Problem to work on » Go through the data and copy each line that holds "emission".

Provided data »
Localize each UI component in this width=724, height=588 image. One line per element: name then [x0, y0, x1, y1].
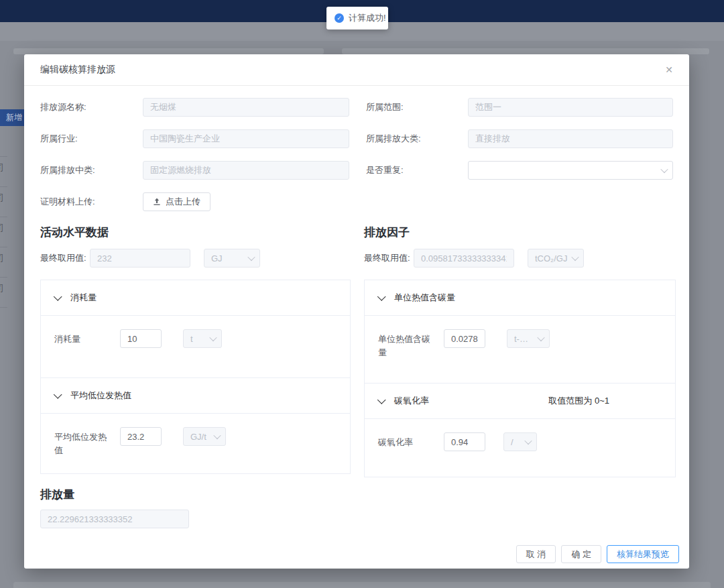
table-row-divider	[0, 307, 7, 308]
factor-section-title: 排放因子	[364, 225, 676, 240]
oxidation-rate-label: 碳氧化率	[378, 432, 437, 449]
preview-result-button[interactable]: 核算结果预览	[607, 545, 679, 563]
consumption-panel-content: 消耗量 t	[41, 315, 350, 377]
chevron-down-icon	[247, 253, 255, 261]
oxidation-rate-input[interactable]	[444, 432, 485, 451]
oxidation-rate-panel-header[interactable]: 碳氧化率 取值范围为 0~1	[365, 383, 675, 418]
activity-final-input[interactable]	[90, 249, 190, 268]
carbon-content-input[interactable]	[444, 329, 485, 348]
dialog-footer: 取 消 确 定 核算结果预览	[516, 545, 679, 563]
upload-icon	[153, 198, 161, 206]
source-name-label: 排放源名称:	[40, 101, 143, 113]
table-row-fragment: 司	[0, 162, 9, 174]
activity-final-label: 最终取用值:	[40, 252, 90, 264]
oxidation-rate-range-note: 取值范围为 0~1	[548, 395, 609, 407]
factor-final-row: 最终取用值: tCO₂/GJ	[364, 249, 676, 268]
consumption-panel-title: 消耗量	[70, 292, 97, 304]
dialog-body: 排放源名称: 所属范围: 所属行业: 所属排放大类: 所属排放中类: 是否重复:	[24, 86, 689, 528]
chevron-down-icon	[377, 396, 386, 404]
chevron-down-icon	[537, 334, 544, 341]
form-row: 所属排放中类: 是否重复:	[40, 161, 673, 180]
upload-button-label: 点击上传	[166, 196, 200, 208]
chevron-down-icon	[377, 292, 386, 301]
background-card-right	[342, 48, 709, 54]
heat-value-unit-value: GJ/t	[190, 432, 210, 442]
dialog-edit-emission-source: 编辑碳核算排放源 排放源名称: 所属范围: 所属行业: 所属排放大类: 所属排放…	[24, 54, 689, 569]
major-category-label: 所属排放大类:	[366, 133, 468, 145]
factor-unit-value: tCO₂/GJ	[535, 253, 568, 263]
heat-value-label: 平均低位发热值	[54, 427, 113, 457]
heat-value-panel-content: 平均低位发热值 GJ/t	[41, 413, 350, 473]
form-row: 排放源名称: 所属范围:	[40, 98, 673, 117]
heat-value-unit-select[interactable]: GJ/t	[183, 427, 226, 446]
table-row-divider	[0, 217, 7, 217]
factor-unit-select[interactable]: tCO₂/GJ	[528, 249, 584, 268]
middle-category-label: 所属排放中类:	[40, 164, 143, 176]
chevron-down-icon	[524, 437, 532, 445]
carbon-content-panel-header[interactable]: 单位热值含碳量	[365, 280, 675, 315]
upload-label: 证明材料上传:	[40, 196, 143, 208]
dialog-header: 编辑碳核算排放源	[24, 54, 689, 86]
activity-final-row: 最终取用值: GJ	[40, 249, 351, 268]
add-button[interactable]: 新增	[0, 109, 24, 126]
form-row: 所属行业: 所属排放大类:	[40, 129, 673, 148]
consumption-panel-header[interactable]: 消耗量	[41, 280, 350, 315]
screen: 新增 司 司 司 司 司 计算成功! 编辑碳核算排放源 排放源名称: 所属范围:	[0, 0, 724, 588]
middle-category-input[interactable]	[143, 161, 349, 180]
consumption-unit-select[interactable]: t	[183, 329, 222, 348]
table-row-fragment: 司	[0, 192, 9, 204]
table-row-divider	[0, 186, 7, 187]
consumption-label: 消耗量	[54, 329, 113, 346]
close-icon[interactable]	[665, 65, 673, 74]
confirm-button[interactable]: 确 定	[561, 545, 601, 563]
table-row-fragment: 司	[0, 252, 9, 264]
table-row-divider	[0, 277, 7, 278]
check-circle-icon	[335, 13, 344, 23]
cancel-button[interactable]: 取 消	[516, 545, 556, 563]
toast-success: 计算成功!	[326, 7, 388, 30]
oxidation-rate-panel-title: 碳氧化率	[394, 395, 429, 407]
heat-value-panel-header[interactable]: 平均低位发热值	[41, 377, 350, 413]
heat-value-panel-title: 平均低位发热值	[70, 390, 131, 402]
is-duplicate-label: 是否重复:	[366, 164, 468, 176]
emission-amount-input[interactable]	[40, 510, 189, 528]
table-row-divider	[0, 156, 7, 157]
industry-label: 所属行业:	[40, 133, 143, 145]
is-duplicate-select[interactable]	[468, 161, 673, 180]
carbon-content-label: 单位热值含碳量	[378, 329, 437, 359]
background-card-left	[13, 48, 324, 54]
section-activity-data: 活动水平数据 最终取用值: GJ 消耗量	[40, 225, 351, 477]
emission-section-title: 排放量	[40, 487, 673, 502]
table-row-divider	[0, 247, 7, 247]
scope-input[interactable]	[468, 98, 673, 117]
oxidation-rate-unit-value: /	[511, 437, 522, 447]
chevron-down-icon	[209, 334, 217, 341]
carbon-content-unit-select[interactable]: t-C/...	[507, 329, 550, 348]
consumption-input[interactable]	[120, 329, 162, 348]
background-card-bottom	[13, 582, 711, 588]
scope-label: 所属范围:	[366, 101, 468, 113]
carbon-content-unit-value: t-C/...	[514, 334, 534, 344]
heat-value-input[interactable]	[120, 427, 162, 446]
upload-button[interactable]: 点击上传	[143, 192, 210, 211]
activity-collapse: 消耗量 消耗量 t	[40, 280, 351, 474]
chevron-down-icon	[213, 432, 221, 439]
table-row-fragment: 司	[0, 222, 9, 234]
chevron-down-icon	[54, 390, 62, 399]
form-row: 证明材料上传: 点击上传	[40, 192, 673, 211]
industry-input[interactable]	[143, 129, 349, 148]
consumption-unit-value: t	[190, 334, 206, 344]
carbon-content-panel-title: 单位热值含碳量	[394, 292, 455, 304]
chevron-down-icon	[54, 292, 62, 301]
activity-unit-value: GJ	[211, 253, 245, 263]
source-name-input[interactable]	[143, 98, 349, 117]
section-emission-factor: 排放因子 最终取用值: tCO₂/GJ 单位热值含碳量	[364, 225, 676, 477]
chevron-down-icon	[660, 166, 668, 173]
data-sections: 活动水平数据 最终取用值: GJ 消耗量	[40, 225, 673, 477]
carbon-content-panel-content: 单位热值含碳量 t-C/...	[365, 315, 675, 383]
chevron-down-icon	[571, 253, 579, 261]
oxidation-rate-unit-select[interactable]: /	[503, 432, 537, 451]
activity-unit-select[interactable]: GJ	[204, 249, 260, 268]
major-category-input[interactable]	[468, 129, 673, 148]
factor-final-input[interactable]	[414, 249, 514, 268]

Solved problem »
dialog-edit-emission-source: 编辑碳核算排放源 排放源名称: 所属范围: 所属行业: 所属排放大类: 所属排放…	[24, 54, 689, 569]
emission-amount-input[interactable]	[40, 510, 189, 528]
emission-section-title: 排放量	[40, 487, 673, 502]
section-emission-factor: 排放因子 最终取用值: tCO₂/GJ 单位热值含碳量	[364, 225, 676, 477]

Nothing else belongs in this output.